Solving a Pulley Problem: Finding Rope Tension

[Oliviam12]

I have a question on a pulley problem; the problem looks like this:

M (10) ...O
------------|...
xxxxxxxxxxxx|...
xxxxxxxxxxxx|m (2.5)
xxxxxxxxxxxx|...
With the: O being a frictionless pulley
- being solid ground
. Being a rope
M a mass of 10 kg
m a mass of 2.5 kg

I need to find the tension in the rope.

I have found the acceleration of the masses by:
FM=ma
=10*0
=0 N

Fm=2.5 *9.81
Fm= 24.525 N

A=F/M
A=(24.525 N)/ (10+2.5)
A= 1.962 m/s^2

I know I need to use the equation T= m(g+a) or T=m(g-a) but, I am not sure which one or what mass I am supposed to use. (maybe 2.5 kg?)

 

[learningphysics]

I don't understand these parts:

"FM=ma
=10*0
=0 N"

"Fm=2.5 *9.81
Fm= 24.525 N"

24.525 is the force of gravity on m... is that what you meant here?

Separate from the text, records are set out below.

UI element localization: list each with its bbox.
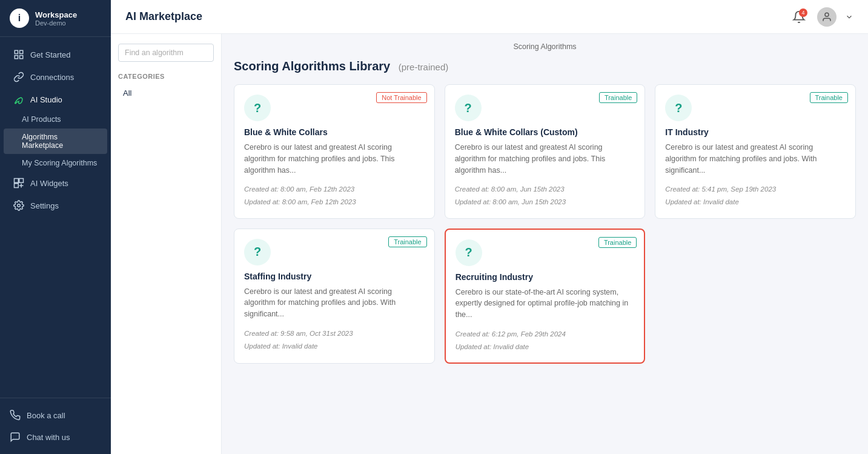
- card-desc-staffing-industry: Cerebro is our latest and greatest AI sc…: [244, 286, 425, 320]
- question-icon-it-industry: ?: [675, 101, 682, 115]
- svg-rect-4: [15, 179, 19, 183]
- page-heading: Scoring Algorithms Library (pre-trained): [234, 57, 856, 73]
- card-title-staffing-industry: Staffing Industry: [244, 272, 425, 281]
- chevron-down-icon: [845, 13, 853, 21]
- sidebar-item-ai-studio[interactable]: AI Studio: [4, 88, 107, 110]
- chat-icon: [10, 432, 21, 442]
- question-icon-blue-white-collars: ?: [254, 101, 261, 115]
- svg-rect-3: [20, 56, 23, 59]
- breadcrumb: Scoring Algorithms: [234, 34, 856, 57]
- question-icon-recruiting-industry: ?: [465, 245, 472, 259]
- user-icon: [821, 12, 832, 22]
- grid-icon: [13, 49, 24, 60]
- user-avatar-button[interactable]: [817, 7, 837, 27]
- categories-label: CATEGORIES: [118, 73, 214, 80]
- book-a-call-button[interactable]: Book a call: [0, 404, 111, 426]
- sidebar-item-ai-widgets-label: AI Widgets: [30, 179, 68, 188]
- topbar-actions: 4: [789, 7, 853, 27]
- workspace-sub: Dev-demo: [35, 19, 77, 27]
- card-desc-blue-white-collars-custom: Cerebro is our latest and greatest AI sc…: [455, 142, 635, 176]
- search-input[interactable]: [118, 44, 214, 62]
- card-icon-wrap-blue-white-collars: ?: [244, 95, 271, 121]
- link-icon: [13, 72, 24, 82]
- question-icon-blue-white-collars-custom: ?: [465, 101, 472, 115]
- card-icon-wrap-recruiting-industry: ?: [456, 239, 482, 266]
- sidebar-item-my-scoring-algorithms-label: My Scoring Algorithms: [22, 159, 97, 167]
- sidebar: i Workspace Dev-demo Get Started Connect…: [0, 0, 111, 454]
- sidebar-nav: Get Started Connections AI Studio AI Pro…: [0, 37, 111, 398]
- sidebar-header: i Workspace Dev-demo: [0, 0, 111, 37]
- card-icon-wrap-staffing-industry: ?: [244, 239, 271, 265]
- card-blue-white-collars-custom[interactable]: Trainable ? Blue & White Collars (Custom…: [445, 84, 646, 219]
- category-all[interactable]: All: [118, 85, 214, 101]
- sidebar-item-my-scoring-algorithms[interactable]: My Scoring Algorithms: [4, 155, 107, 172]
- book-a-call-label: Book a call: [27, 411, 65, 420]
- sidebar-item-ai-widgets[interactable]: AI Widgets: [4, 172, 107, 194]
- workspace-name: Workspace: [35, 10, 77, 19]
- svg-rect-2: [15, 56, 18, 59]
- workspace-info: Workspace Dev-demo: [35, 10, 77, 27]
- card-badge-blue-white-collars-custom: Trainable: [599, 92, 637, 103]
- card-icon-wrap-blue-white-collars-custom: ?: [455, 95, 482, 121]
- svg-rect-0: [15, 50, 18, 53]
- workspace-logo: i: [10, 8, 29, 28]
- cards-grid: Not Trainable ? Blue & White Collars Cer…: [234, 84, 856, 364]
- main: AI Marketplace 4 CATEGORIES All: [111, 0, 868, 454]
- sidebar-item-settings-label: Settings: [30, 201, 59, 210]
- right-panel: Scoring Algorithms Scoring Algorithms Li…: [222, 34, 868, 454]
- card-icon-wrap-it-industry: ?: [665, 95, 692, 121]
- sidebar-item-algorithms-marketplace-label: Algorithms Marketplace: [22, 133, 63, 150]
- chat-with-us-label: Chat with us: [27, 433, 70, 442]
- topbar: AI Marketplace 4: [111, 0, 868, 34]
- content-area: CATEGORIES All Scoring Algorithms Scorin…: [111, 34, 868, 454]
- card-blue-white-collars[interactable]: Not Trainable ? Blue & White Collars Cer…: [234, 84, 435, 219]
- card-desc-blue-white-collars: Cerebro is our latest and greatest AI sc…: [244, 142, 425, 176]
- svg-point-8: [825, 13, 829, 16]
- card-meta-blue-white-collars-custom: Created at: 8:00 am, Jun 15th 2023Update…: [455, 183, 635, 208]
- notification-badge: 4: [799, 8, 807, 17]
- card-meta-blue-white-collars: Created at: 8:00 am, Feb 12th 2023Update…: [244, 183, 425, 208]
- question-icon-staffing-industry: ?: [254, 245, 261, 259]
- svg-rect-1: [20, 50, 23, 53]
- sidebar-item-settings[interactable]: Settings: [4, 195, 107, 216]
- card-title-blue-white-collars: Blue & White Collars: [244, 127, 425, 137]
- notifications-button[interactable]: 4: [789, 7, 809, 27]
- left-panel: CATEGORIES All: [111, 34, 222, 454]
- card-badge-staffing-industry: Trainable: [388, 236, 426, 247]
- card-meta-it-industry: Created at: 5:41 pm, Sep 19th 2023Update…: [665, 183, 846, 208]
- gear-icon: [13, 200, 24, 211]
- svg-point-7: [18, 204, 21, 207]
- sidebar-item-ai-products[interactable]: AI Products: [4, 111, 107, 128]
- sidebar-item-get-started[interactable]: Get Started: [4, 44, 107, 65]
- card-desc-recruiting-industry: Cerebro is our state-of-the-art AI scori…: [456, 287, 635, 321]
- phone-icon: [10, 410, 21, 421]
- card-staffing-industry[interactable]: Trainable ? Staffing Industry Cerebro is…: [234, 229, 435, 364]
- card-badge-recruiting-industry: Trainable: [598, 237, 637, 248]
- card-meta-staffing-industry: Created at: 9:58 am, Oct 31st 2023Update…: [244, 327, 425, 352]
- widget-icon: [13, 178, 24, 189]
- card-title-recruiting-industry: Recruiting Industry: [456, 272, 635, 282]
- sidebar-item-get-started-label: Get Started: [30, 50, 70, 59]
- sidebar-item-ai-studio-label: AI Studio: [30, 95, 62, 104]
- sidebar-item-connections-label: Connections: [30, 73, 74, 82]
- card-meta-recruiting-industry: Created at: 6:12 pm, Feb 29th 2024Update…: [456, 328, 635, 353]
- sidebar-footer: Book a call Chat with us: [0, 398, 111, 454]
- card-recruiting-industry[interactable]: Trainable ? Recruiting Industry Cerebro …: [445, 229, 646, 364]
- sidebar-item-algorithms-marketplace[interactable]: Algorithms Marketplace: [4, 129, 107, 154]
- card-title-it-industry: IT Industry: [665, 127, 846, 137]
- svg-rect-6: [15, 184, 19, 188]
- leaf-icon: [13, 94, 24, 105]
- card-badge-blue-white-collars: Not Trainable: [376, 92, 426, 103]
- card-title-blue-white-collars-custom: Blue & White Collars (Custom): [455, 127, 635, 137]
- card-desc-it-industry: Cerebro is our latest and greatest AI sc…: [665, 142, 846, 176]
- chat-with-us-button[interactable]: Chat with us: [0, 426, 111, 448]
- topbar-title: AI Marketplace: [125, 10, 202, 23]
- card-badge-it-industry: Trainable: [810, 92, 848, 103]
- sidebar-item-connections[interactable]: Connections: [4, 66, 107, 88]
- card-it-industry[interactable]: Trainable ? IT Industry Cerebro is our l…: [655, 84, 856, 219]
- sidebar-item-ai-products-label: AI Products: [22, 115, 61, 124]
- svg-rect-5: [19, 179, 24, 183]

You have the right acceleration... The top mass has only one force acting on it.. tension... so Tension = ma

 

[ogb p]

I would approach this problem by first identifying all the known information and variables. From the given information, we know that there are two masses, 10 kg and 2.5 kg, connected by a rope passing over a frictionless pulley. We also know that the mass of the rope itself can be ignored in this problem. The only unknown in this problem is the tension in the rope.

To solve for the tension, we can use Newton's Second Law, which states that the net force on an object is equal to its mass times its acceleration. In this problem, we can apply this law to both masses separately.

For the 10 kg mass, we know that the net force acting on it is 0 N, since it is not accelerating. Therefore, the tension in the rope pulling on this mass must also be 0 N.

For the 2.5 kg mass, we can use the equation F=ma to calculate the net force acting on it. From the given information, we know that the mass is 2.5 kg and the acceleration is 1.962 m/s^2. Plugging these values into the equation, we get:

F = (2.5 kg)(1.962 m/s^2) = 4.905 N

Since this is the net force acting on the 2.5 kg mass, it must also be the tension in the rope pulling on this mass.

Therefore, the tension in the rope in this problem is 4.905 N. It is important to note that the tension in the rope is the same throughout the entire length of the rope, regardless of where we measure it. In this case, we can measure it at either end of the rope or at any point in between and still get the same value of 4.905 N.

In summary, to solve for the tension in a pulley problem, we can use Newton's Second Law and apply it to each mass separately. The net force acting on each mass will be equal to the tension in the rope pulling on that mass. By identifying all the known information and variables, we can determine the correct equation to use and solve for the unknown tension in the rope.